Nous avons fait des remarques sur les conditions d’importation des carburants, les marges des distributeurs, sur différents éléments de communication et d’information. Nous n’avons pas eu réponse à toutes nos questions. On verra avec l’ensemble de la filière ce qu’il conviendra de faire. »
Patryck Peru-Dumesnil, directeur de SOL – Guyane
Qu’est-il ressorti de cet échange ?
Apres 4 heures de discussion et un simulacre de concertation, on n’a toujours aucune visibilité sur le projet, aucun chiffre donc on va en appeler au Premier ministre puisqu’il paraît impossible d’avoir une discussion claire, faite sur des bases économiques. Nous sommes bloqués sur ce projet qui apparemment se fait dans la précipitation. Nous voulons au moins un report ou en tout cas une vraie concertation.
Etes-vous prêts à baisser vos marges ?
Il n’y a pas de marge à deux chiffres aux Antilles ni en Guyane. Ma marge de gros officielle en Guyane, régulée par les services de l’Etat, est de 0,0985, allez dix centimes !
Qu’est ce qui vous gêne dans ce décret ?
Nous n’avons aucune visibilité pour nos entreprises sur ce qui va se passer dans quelques mois.
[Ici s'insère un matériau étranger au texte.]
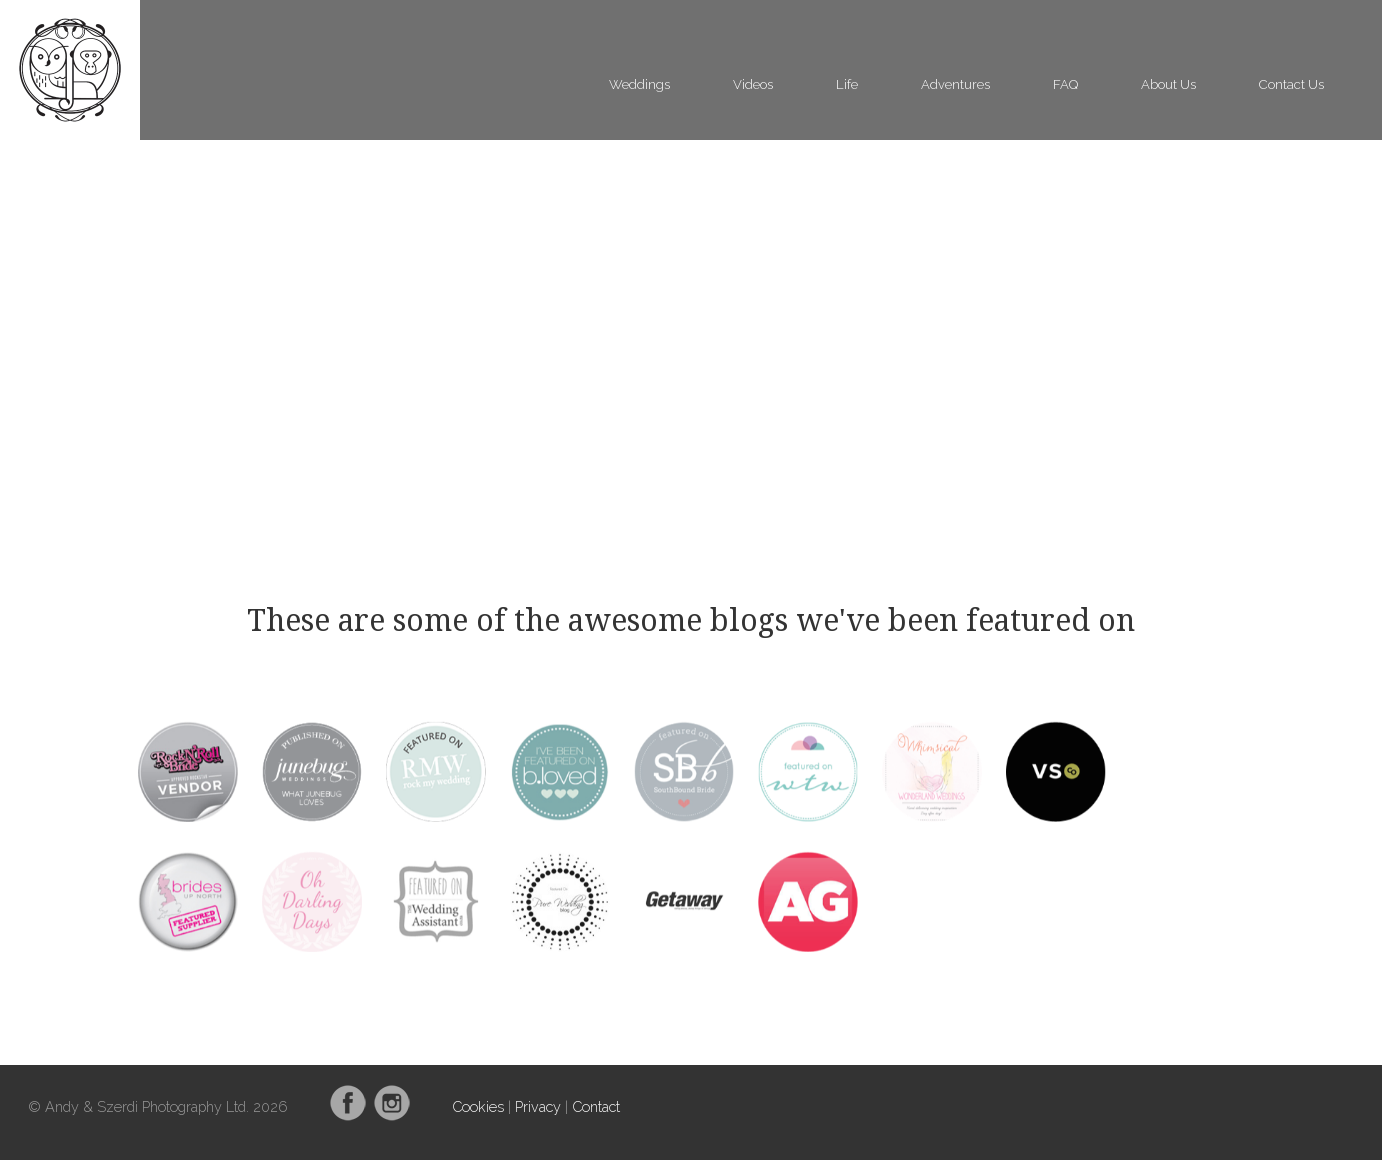  What do you see at coordinates (1168, 84) in the screenshot?
I see `About Us` at bounding box center [1168, 84].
On ne peut pas vous dire de travailler sans avoir à attendre trois mois pour savoir votre salaire !
Vous menacez de ne plus garantir le modèle économique ?
Quand vous avez un changement dans toute sa structure d’un système qui a fait ses preuves depuis des dizaines d’annees, il est légitime de poser la question de savoir comment on va fonctionner pour protéger les intérêts de nos sociétés.
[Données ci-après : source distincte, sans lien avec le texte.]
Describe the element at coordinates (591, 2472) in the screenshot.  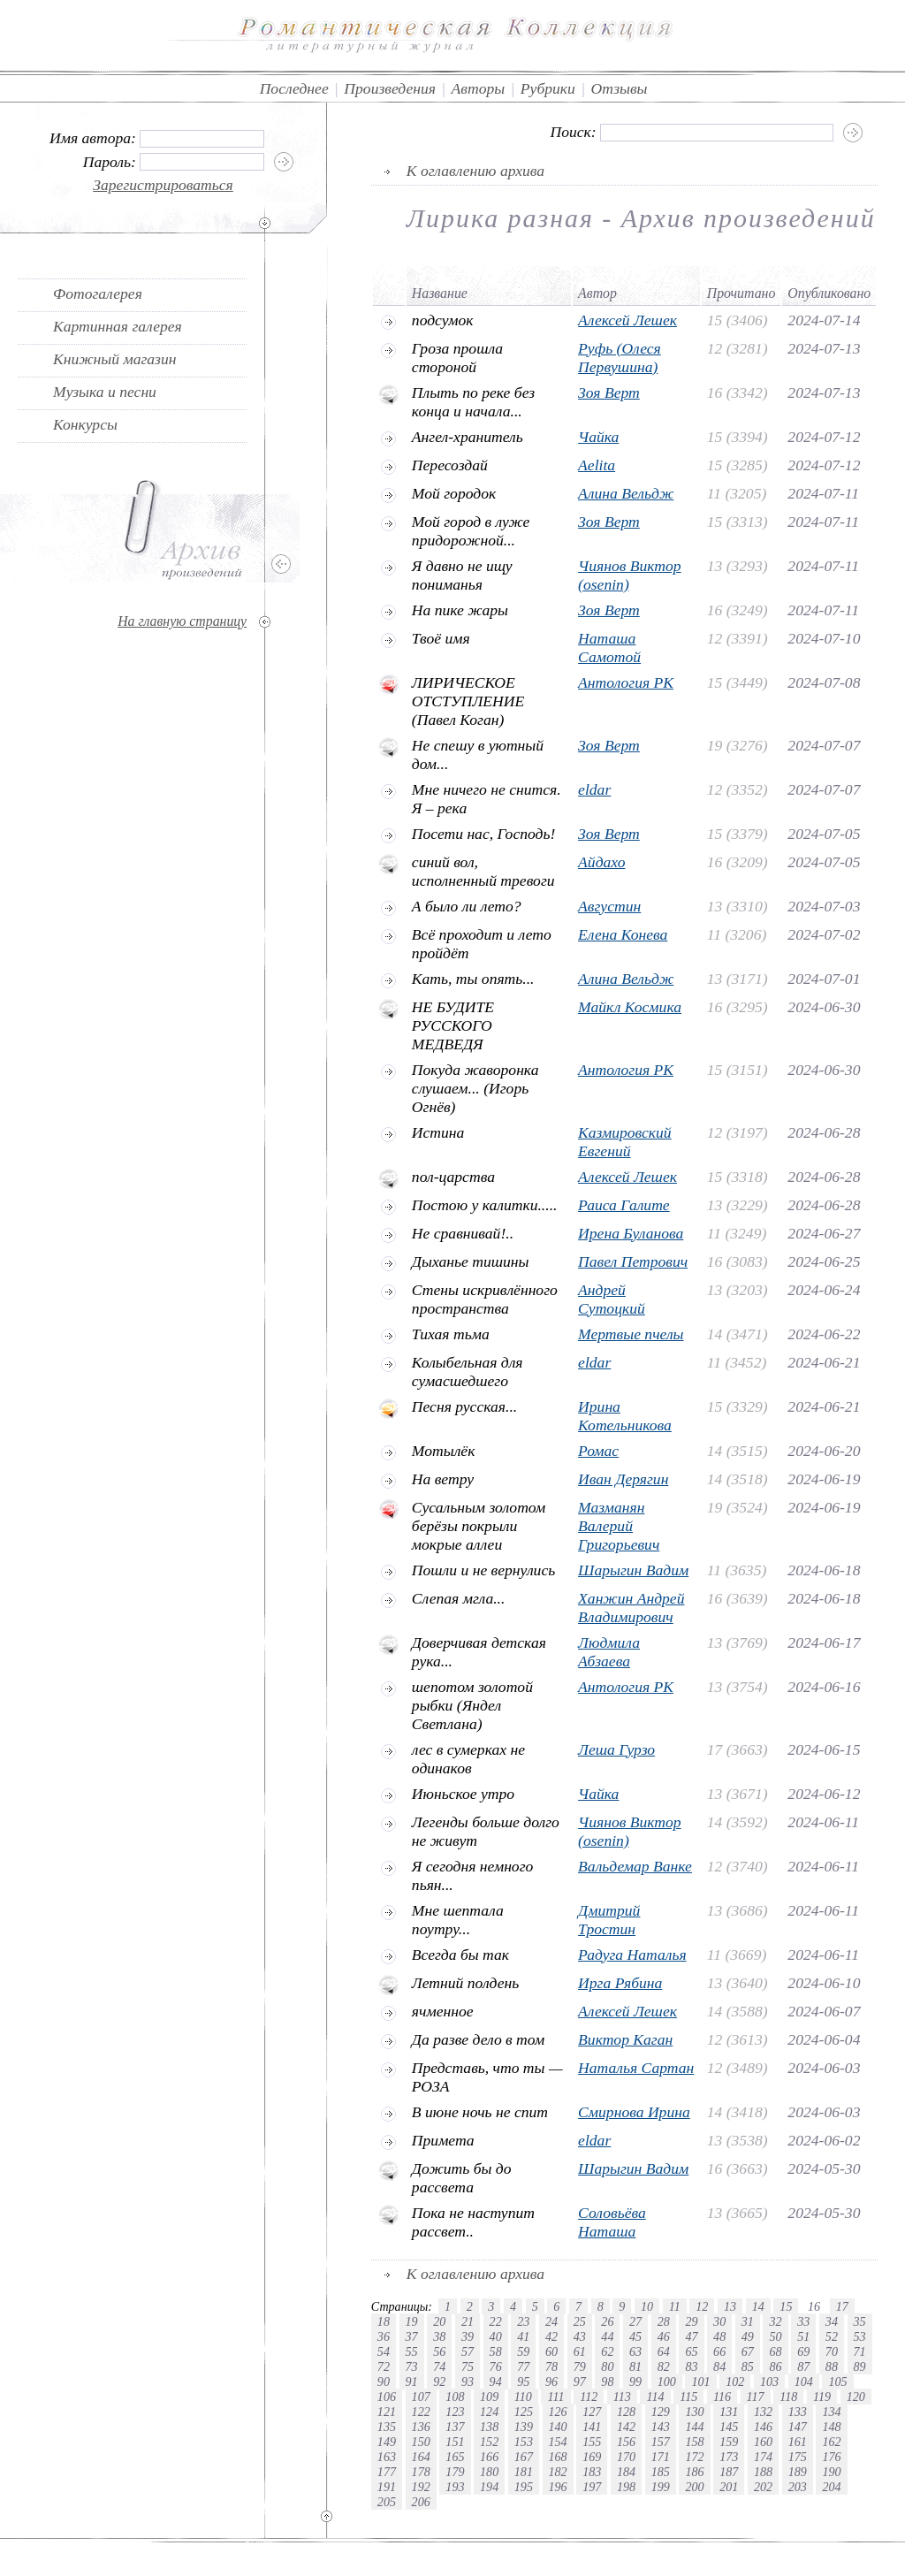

Peut-on parler de menaces sur l’emploi ?
Ce n’est pas une menace, c’est un état de fait. Sous quelle forme ? il y a différentes formes comme la gestion directe, le mandataire… Nous, ce que l’on souhaite, c’est garder le modèle actuel. C’est générateur d’emplois, de services et ca fonctionne bien depuis 35 ans !
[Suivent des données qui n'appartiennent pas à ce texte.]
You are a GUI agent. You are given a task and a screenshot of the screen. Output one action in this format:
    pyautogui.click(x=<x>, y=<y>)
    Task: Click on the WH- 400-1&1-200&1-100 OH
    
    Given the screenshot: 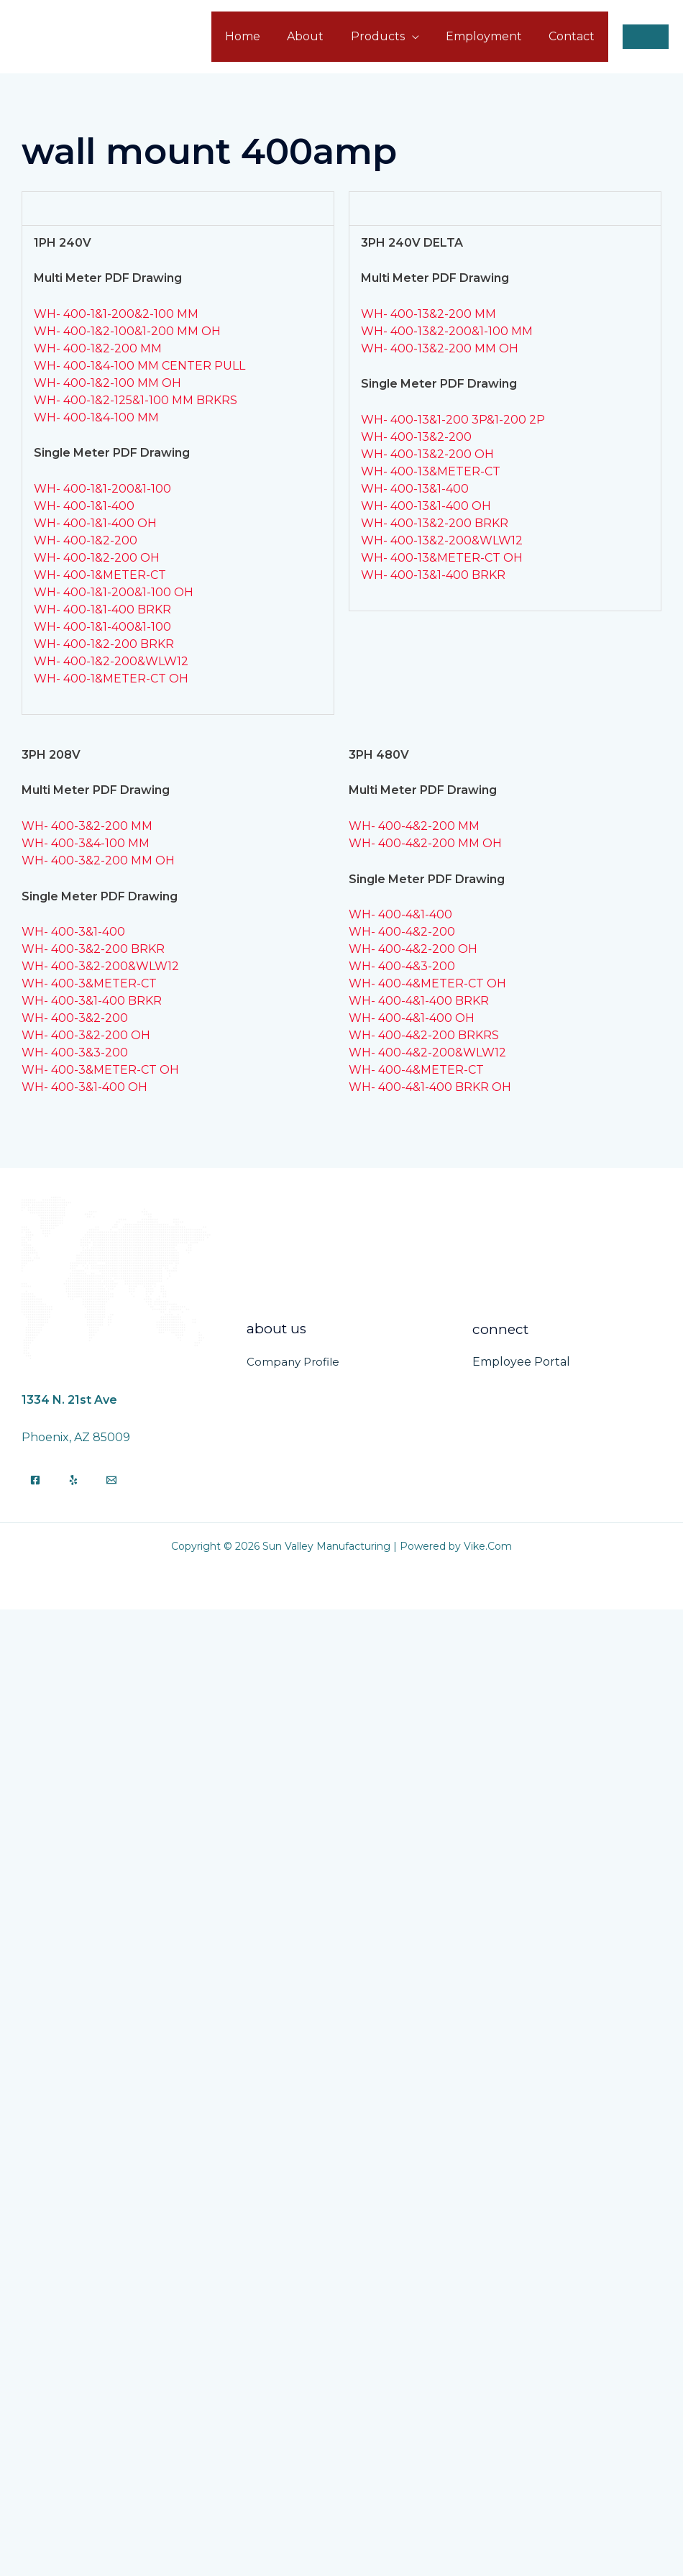 What is the action you would take?
    pyautogui.click(x=113, y=592)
Patrick Collé, président de l’intersyndicale de gérants
La réunion est-elle un échec ?
C’est un échec, ca n’a rien donné. Les pétroliers nous ont dit de manière très claire qu’ils n’allaient pas renouveler nos contrats. C’était notre crainte et elle a été vérifiée. Nous allons être malheureusement obligés de nous mobiliser pour pouvoir défendre notre profession.
Nous allons discuter avec notre base, mais c’est vrai que nous sommes très amers.
Déçus de l’attitude des pétroliers ou du ministre ?
Déçus par rapport aux deux parties. Les pétroliers veulent virer les gérants. Sept d’entre nous ont déjà perdu leur station. Et le ministre de l’Outre-mer n’apporte pas de réponses concrètes quant au fait de la garantie des relations contractuelles. On se retrouve dans une impasse…
Le ministre vous a-t-il confirmé l’application du décret au 1er janvier ?
Il nous a dit que c’était une decision politique. On ne tient nullement compte des petits chefs d’entreprise que nous sommes et des 3700 emplois que nous portons. Entendre parler de volonté politique, c’est dur. On a l’impression d’etre les sacrifiés de cette volonté politique. Deux logiques s’affrontent. L’une est politique, l’autre est économique et sociale et c’est celle-la que nous défendons.
La transparence semble bien difficile à faire…
Nous ne sommes pas contre la transparence. Plus le prix sera bas à la pompe, mieux ca nous ira, mais il faut prendre le temps pour modifier un dispositif qui pour l’instant marche.
Avez-vous été instrumentalisés par les compagnies pétrolières ?
Peut-être… Mais quels moyens avons-nous pour nous défendre ? On ne prend pas la population en otage, on défend notre job et nos employés.